In the first century, sister and brother Christians were known for saving children left to die by exposure to the elements. The Church entered the Roman world “condemning abortion and infanticide as loudly and as early as it could.”

I pray that we would continue this ancient Christian work today.

And I pray that social justice advocates would be on the front lines of the anti-abortion fight.

Yes, pro-life work is more than being anti-abortion. A truly pro-life ethic requires condemning abortion while also working for the protection and care of women and girls.

It means not only working to “defund Planned Parenthood”, but promoting ethical crisis pregnancy centers and ensuring that ethnic minorities and the poor have access to the health care that they need.

It means addressing the mortality rate faced by black women that far surpasses any other group of women.

It means ready access to prenatal care, adoption agencies, postpartum counseling, career training, education, and child care. It means empowering women and protecting children.

For those who care about social justice, pro-life work is whole-life work.

And, honestly, for too long the pro-life movement has harbored racism, sexism, and a disregard for the health concerns of women and children. These cancers must be removed from the pro-life movement if social justice advocates, particularly black and other non-white sisters and brothers, will feel comfortable being a part of today’s pro-life movement.

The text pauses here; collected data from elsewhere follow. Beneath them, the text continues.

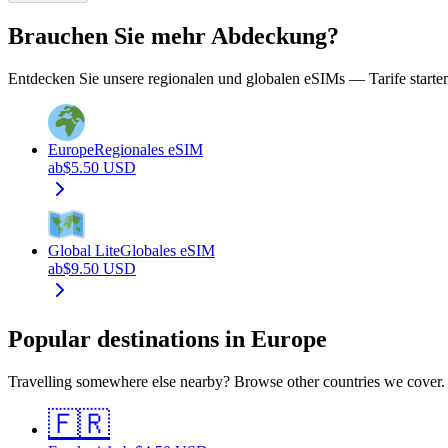
Brauchen Sie mehr Abdeckung?
Entdecken Sie unsere regionalen und globalen eSIMs — Tarife starte
Europe
Regionales eSIM
ab
$
5.50
USD
Global Lite
Globales eSIM
ab
$
9.50
USD
Popular destinations in Europe
Travelling somewhere else nearby? Browse other countries we cover.
🇫🇷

But such reservations about the evangelical pro-life movement cannot lead us to ignore laws like the one passed in New York. Legal protections for the killing and neglect of infants are abhorrent and wicked. They must be denounced as such. This is part of our call to social justice.

My prayer is that laws like the Reproductive Health Act would draw condemnation from all corners of the Christian world and that such an act would bring unity between those who disagree about social justice.

And I pray that the growing whole-life movement typified by groups like The And Campaign would become the loudest voice in the anti-abortion movement, a movement that must see all life as precious and all people of all ethnicities and national origins as worthy of dignity and protection from womb to tomb.

As we work to promote such abundant life, let’s continue our fight against laws like the Reproductive Health Act.

Marcos Ortega

Marcos Ortega (MDiv, Westminster Theological Seminary) is an Assistant Pastor at Goodwill Church (Evangelical Presbyterian Church) and lives in the Hudson River Valley in New York with his wife and two daughters.